Sa poitrine se gonfle. Je m'approche d'elle, puis glisse à son oreille :

— Je préfère braquer un œil de photographe sur toi.

Sa nuque se hérisse, similaire à la surface d'un étang où des ricochets éclatent. C'est bien. Elle réagit.

— Roxane ? Je m'excuse de vous interrompre...

Nous reculons. Roxane balance sa queue de cheval en arrière avant d'épousseter les fils en nylon de sa robe, désemparée.

— Oui ? bafouille-t-elle face au stagiaire.

— Les clés de votre nouvelle chambre ont été déposées dans le gîte que vous partagez avec vos amies. Elle se trouve dans le quartier des grooms, allée cinq. Avec toutes nos excuses pour la nuit précédente.

Son laïus terminé, le jeune homme retourne à l'accueil. Roxane engloutit sa boisson d'une traite dans un soupir tremblant. Sans un regard pour moi, elle se dirige vers la pergola.

Pas si vite.

Je presse le bouton de la mise au point sur mon appareil. La musique de Terry me guide jusqu'à elle. Roxane commence par retrouver le père de son danseur, puis ses amis. Ma carte SD se remplit de portraits où elle sourit.

Elle me voit. Elle voit qu'elle est la seule à m'intéresser.

***

Les enceintes sont déconnectées et, pour beaucoup, les invités sont rentrés chez eux. Le soleil perce à travers la nuit. Pendant que j'écris sur un carton, j'écoute quelqu'un revenir dans notre pièce de stockage en tirant un bagage à roulettes. Sûrement Erlina ou Faolan.

— Là, contre le meuble, s'il te plaît.

Je rebouche mon feutre avant de me crisper face à Alessio. Il me fixe avec agressivité, puis dirige la mallette où je le souhaite.

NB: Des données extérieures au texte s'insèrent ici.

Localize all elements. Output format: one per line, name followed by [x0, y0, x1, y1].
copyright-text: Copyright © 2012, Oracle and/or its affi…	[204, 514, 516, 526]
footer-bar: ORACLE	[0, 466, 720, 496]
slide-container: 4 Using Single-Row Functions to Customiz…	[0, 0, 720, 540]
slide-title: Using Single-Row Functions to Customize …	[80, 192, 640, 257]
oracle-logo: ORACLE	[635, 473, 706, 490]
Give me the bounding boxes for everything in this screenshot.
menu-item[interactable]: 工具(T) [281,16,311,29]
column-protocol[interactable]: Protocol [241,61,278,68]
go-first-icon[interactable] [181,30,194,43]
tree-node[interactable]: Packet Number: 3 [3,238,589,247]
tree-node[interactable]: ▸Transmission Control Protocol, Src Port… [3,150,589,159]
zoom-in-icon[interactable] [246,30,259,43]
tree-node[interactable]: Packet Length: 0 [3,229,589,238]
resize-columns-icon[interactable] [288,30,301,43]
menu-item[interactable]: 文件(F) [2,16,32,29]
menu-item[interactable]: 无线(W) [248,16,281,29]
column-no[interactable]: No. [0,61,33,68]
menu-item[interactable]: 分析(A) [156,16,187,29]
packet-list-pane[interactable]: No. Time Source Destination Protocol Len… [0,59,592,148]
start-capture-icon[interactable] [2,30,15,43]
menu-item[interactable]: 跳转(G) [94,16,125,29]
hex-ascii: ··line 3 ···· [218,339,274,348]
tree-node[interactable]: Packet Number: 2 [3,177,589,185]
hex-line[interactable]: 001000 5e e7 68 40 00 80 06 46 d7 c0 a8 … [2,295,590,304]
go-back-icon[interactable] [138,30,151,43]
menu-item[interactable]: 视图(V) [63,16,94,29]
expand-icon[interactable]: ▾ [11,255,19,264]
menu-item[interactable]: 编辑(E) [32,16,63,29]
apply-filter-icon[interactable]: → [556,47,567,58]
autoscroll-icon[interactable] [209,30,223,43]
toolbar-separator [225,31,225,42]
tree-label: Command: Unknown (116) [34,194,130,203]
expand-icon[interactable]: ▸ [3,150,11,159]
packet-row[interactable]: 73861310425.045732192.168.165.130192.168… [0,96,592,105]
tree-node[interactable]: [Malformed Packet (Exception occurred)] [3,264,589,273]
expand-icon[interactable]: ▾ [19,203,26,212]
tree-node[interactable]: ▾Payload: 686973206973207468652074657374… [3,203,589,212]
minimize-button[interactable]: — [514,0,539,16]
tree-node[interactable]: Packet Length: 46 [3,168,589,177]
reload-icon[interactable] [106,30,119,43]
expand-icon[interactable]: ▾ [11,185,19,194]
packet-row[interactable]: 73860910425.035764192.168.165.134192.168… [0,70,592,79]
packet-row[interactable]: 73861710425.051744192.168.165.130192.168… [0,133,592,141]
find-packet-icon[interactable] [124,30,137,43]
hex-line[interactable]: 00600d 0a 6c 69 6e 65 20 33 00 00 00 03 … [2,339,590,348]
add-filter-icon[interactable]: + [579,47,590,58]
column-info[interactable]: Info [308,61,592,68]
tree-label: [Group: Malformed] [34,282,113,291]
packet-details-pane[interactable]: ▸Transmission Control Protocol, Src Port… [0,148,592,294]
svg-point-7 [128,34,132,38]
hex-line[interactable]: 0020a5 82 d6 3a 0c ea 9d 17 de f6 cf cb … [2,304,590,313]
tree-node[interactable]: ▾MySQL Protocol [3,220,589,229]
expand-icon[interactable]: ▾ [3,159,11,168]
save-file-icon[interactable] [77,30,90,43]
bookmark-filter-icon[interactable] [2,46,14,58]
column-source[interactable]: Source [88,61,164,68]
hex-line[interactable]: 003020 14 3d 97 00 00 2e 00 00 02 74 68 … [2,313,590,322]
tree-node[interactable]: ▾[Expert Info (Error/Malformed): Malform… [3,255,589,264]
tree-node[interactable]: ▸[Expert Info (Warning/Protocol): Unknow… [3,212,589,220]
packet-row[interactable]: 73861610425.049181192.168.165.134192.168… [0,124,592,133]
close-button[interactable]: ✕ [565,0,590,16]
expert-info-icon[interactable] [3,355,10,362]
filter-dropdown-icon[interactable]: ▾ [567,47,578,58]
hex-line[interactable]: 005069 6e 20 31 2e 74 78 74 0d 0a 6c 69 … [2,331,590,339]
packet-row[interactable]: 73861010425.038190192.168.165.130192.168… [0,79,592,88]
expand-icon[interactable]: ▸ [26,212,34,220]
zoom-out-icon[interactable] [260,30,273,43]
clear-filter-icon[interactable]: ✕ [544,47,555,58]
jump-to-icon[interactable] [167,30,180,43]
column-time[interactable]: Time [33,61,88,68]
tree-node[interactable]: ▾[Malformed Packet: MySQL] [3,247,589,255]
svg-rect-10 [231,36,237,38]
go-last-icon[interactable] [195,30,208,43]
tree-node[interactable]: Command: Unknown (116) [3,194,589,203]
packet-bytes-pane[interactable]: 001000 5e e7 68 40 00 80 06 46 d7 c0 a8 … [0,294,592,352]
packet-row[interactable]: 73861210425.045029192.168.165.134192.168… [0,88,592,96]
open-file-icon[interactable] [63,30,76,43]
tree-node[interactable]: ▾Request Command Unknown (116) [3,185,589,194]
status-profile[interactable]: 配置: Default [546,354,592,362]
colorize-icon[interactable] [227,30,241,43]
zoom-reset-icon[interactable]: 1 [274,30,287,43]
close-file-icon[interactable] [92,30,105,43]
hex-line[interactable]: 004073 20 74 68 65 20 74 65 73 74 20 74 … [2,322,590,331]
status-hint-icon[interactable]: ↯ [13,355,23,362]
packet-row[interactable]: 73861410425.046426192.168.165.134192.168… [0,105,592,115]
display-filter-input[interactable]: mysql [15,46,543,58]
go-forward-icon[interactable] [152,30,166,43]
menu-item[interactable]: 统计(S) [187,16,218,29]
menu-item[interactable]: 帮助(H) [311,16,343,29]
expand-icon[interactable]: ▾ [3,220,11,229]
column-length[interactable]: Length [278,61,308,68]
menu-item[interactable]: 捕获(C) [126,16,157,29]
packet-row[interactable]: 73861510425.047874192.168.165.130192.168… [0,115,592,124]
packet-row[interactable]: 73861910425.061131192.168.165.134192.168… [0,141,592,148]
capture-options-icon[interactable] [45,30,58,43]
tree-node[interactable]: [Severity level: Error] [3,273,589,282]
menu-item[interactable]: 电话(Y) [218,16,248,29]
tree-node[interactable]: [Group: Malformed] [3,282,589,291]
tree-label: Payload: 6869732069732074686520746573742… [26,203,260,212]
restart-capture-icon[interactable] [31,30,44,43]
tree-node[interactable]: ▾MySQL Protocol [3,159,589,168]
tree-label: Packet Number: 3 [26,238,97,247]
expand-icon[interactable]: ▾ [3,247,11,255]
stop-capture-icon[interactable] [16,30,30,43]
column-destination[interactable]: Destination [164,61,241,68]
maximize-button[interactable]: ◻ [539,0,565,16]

— Je vais être franc, Loric. Je n'aime pas vos manières.

Le partenaire de Roxane croise les bras par-dessus son veston de torero. Une fois debout, je le toise.

Il pense m'impressionner?

— Vous n'étiez pas très discret quand vous mitrailliez Roxane avec votre appareil, poursuit-il sur le même ton. Vous comptez faire quoi de ces photos ?

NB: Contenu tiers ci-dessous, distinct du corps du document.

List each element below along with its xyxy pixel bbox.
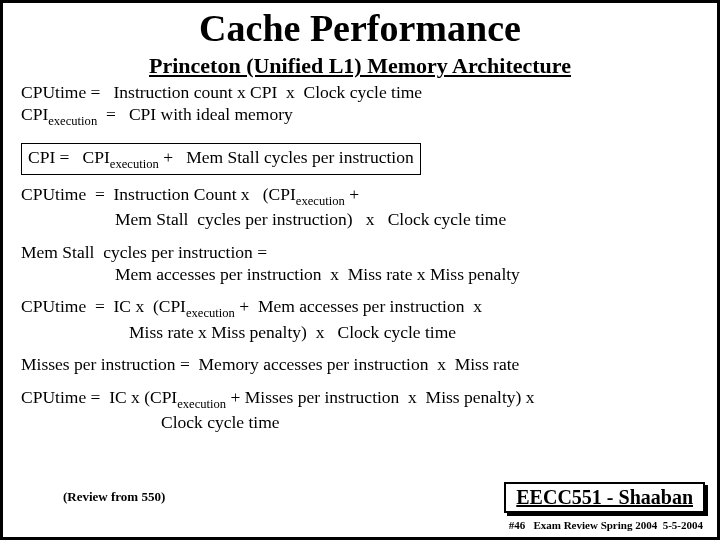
boxed-cpi-formula: CPI = CPIexecution + Mem Stall cycles pe… xyxy=(21,143,421,175)
cputime-final-line1: CPUtime = IC x (CPIexecution + Misses pe… xyxy=(21,386,699,412)
cputime-exp1-line2: Mem Stall cycles per instruction) x Cloc… xyxy=(21,208,699,230)
cputime-exp1-sub: execution xyxy=(296,193,345,207)
cputime-final-sub: execution xyxy=(177,396,226,410)
cpi-label: CPI xyxy=(21,104,48,124)
cputime-expanded-2: CPUtime = IC x (CPIexecution + Mem acces… xyxy=(21,295,699,343)
cputime-expanded-1: CPUtime = Instruction Count x (CPIexecut… xyxy=(21,183,699,231)
cpi-exec-def: CPIexecution = CPI with ideal memory xyxy=(21,103,699,129)
exec-subscript: execution xyxy=(48,114,97,128)
cputime-exp2-sub: execution xyxy=(186,306,235,320)
boxed-post: + Mem Stall cycles per instruction xyxy=(159,147,414,167)
cputime-exp1-line1: CPUtime = Instruction Count x (CPIexecut… xyxy=(21,183,699,209)
mem-stall-line1: Mem Stall cycles per instruction = xyxy=(21,241,699,263)
cputime-exp1-pre: CPUtime = Instruction Count x (CPI xyxy=(21,184,296,204)
boxed-sub: execution xyxy=(110,156,159,170)
review-note: (Review from 550) xyxy=(63,489,165,505)
mem-stall-line2: Mem accesses per instruction x Miss rate… xyxy=(21,263,699,285)
slide-content: CPUtime = Instruction count x CPI x Cloc… xyxy=(21,81,699,434)
slide-frame: Cache Performance Princeton (Unified L1)… xyxy=(0,0,720,540)
course-badge: EECC551 - Shaaban xyxy=(504,482,705,513)
boxed-pre: CPI = CPI xyxy=(28,147,110,167)
slide-title: Cache Performance xyxy=(21,9,699,49)
cpi-def-text: = CPI with ideal memory xyxy=(97,104,293,124)
cputime-eq: CPUtime = Instruction count x CPI x Cloc… xyxy=(21,81,699,103)
cputime-final-pre: CPUtime = IC x (CPI xyxy=(21,387,177,407)
cputime-exp2-pre: CPUtime = IC x (CPI xyxy=(21,296,186,316)
cputime-final-post: + Misses per instruction x Miss penalty)… xyxy=(226,387,534,407)
cputime-exp2-line2: Miss rate x Miss penalty) x Clock cycle … xyxy=(21,321,699,343)
cputime-final-line2: Clock cycle time xyxy=(21,411,699,433)
cputime-exp2-post: + Mem accesses per instruction x xyxy=(235,296,482,316)
cputime-exp1-post: + xyxy=(345,184,359,204)
definition-block-1: CPUtime = Instruction count x CPI x Cloc… xyxy=(21,81,699,129)
slide-footer: #46 Exam Review Spring 2004 5-5-2004 xyxy=(509,519,703,531)
misses-per-instr: Misses per instruction = Memory accesses… xyxy=(21,353,699,375)
cputime-exp2-line1: CPUtime = IC x (CPIexecution + Mem acces… xyxy=(21,295,699,321)
cputime-final: CPUtime = IC x (CPIexecution + Misses pe… xyxy=(21,386,699,434)
slide-subtitle: Princeton (Unified L1) Memory Architectu… xyxy=(21,53,699,79)
mem-stall-block: Mem Stall cycles per instruction = Mem a… xyxy=(21,241,699,286)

Je passe ma langue sur mes dents. Si mes manières ne lui plaisent pas, alors je n'apprécie pas non plus son interprétation de mon travail.

— Je ne cherchais pas à me cacher.

— Je m'en fous. Répondez à ma question.

Il arbore une expression prétentieuse qui pince mes nerfs.

— Aucune idée, grincé-je. Puisque tu te crois capable de soutirer des explications, va lui demander pourquoi elle aimait que je les prenne, ces photos.

Ses pupilles rétrécissent. Je l'ai remis à sa place. Il en avait besoin.

— Merci pour ton aide, conclus-je en visant la mallette.

Frustré, il serre ses poings et disparaît dans le couloir.

Quel courageux. C'était rapide.

Qu'il ne s'inquiète pas. Je ne reverrai l'élue de son cœur que dans deux mois, à la fin de leur trêve estivale. D'ici là, il aura eu le temps de digérer la nouvelle. En ce qui me concerne, j'aurais préparé mes cours d'anglais et mes arguments pour la convaincre de renouveler l'expérience.